A faithful copy of every entry, with the pictures removed, is what is needed here.

Data provided: Begin

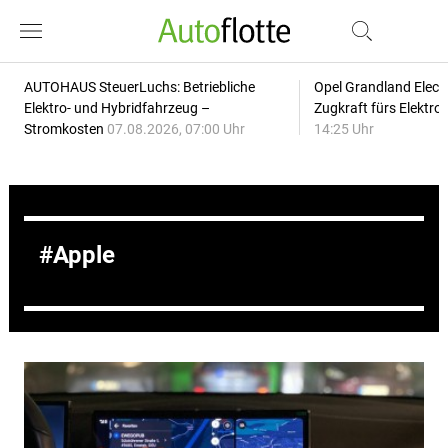
AUTOHAUS SteuerLuchs: Betriebliche
Opel Grandland Elect
Elektro- und Hybridfahrzeug –
Zugkraft fürs Elektr
Stromkosten
07.08.2026, 07:00 Uhr
14:25 Uhr
Apple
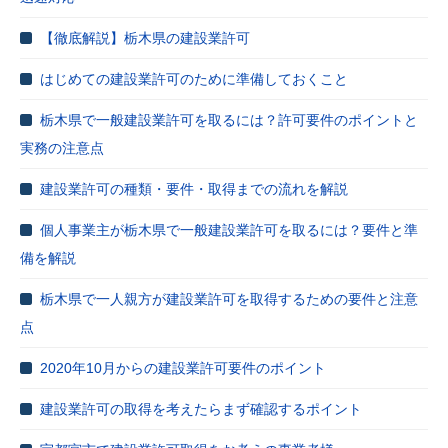
【徹底解説】栃木県の建設業許可
はじめての建設業許可のために準備しておくこと
栃木県で一般建設業許可を取るには？許可要件のポイントと
実務の注意点
建設業許可の種類・要件・取得までの流れを解説
個人事業主が栃木県で一般建設業許可を取るには？要件と準
備を解説
栃木県で一人親方が建設業許可を取得するための要件と注意
点
2020年10月からの建設業許可要件のポイント
建設業許可の取得を考えたらまず確認するポイント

Data provided: End

» **Exercise output**
AUTOHAUS SteuerLuchs: Betriebliche
Opel Grandland Elect
Elektro- und Hybridfahrzeug –
Zugkraft fürs Elektr
Stromkosten
07.08.2026, 07:00 Uhr
14:25 Uhr
Apple
【徹底解説】栃木県の建設業許可
はじめての建設業許可のために準備しておくこと
栃木県で一般建設業許可を取るには？許可要件のポイントと
実務の注意点
建設業許可の種類・要件・取得までの流れを解説
個人事業主が栃木県で一般建設業許可を取るには？要件と準
備を解説
栃木県で一人親方が建設業許可を取得するための要件と注意
点
2020年10月からの建設業許可要件のポイント
建設業許可の取得を考えたらまず確認するポイント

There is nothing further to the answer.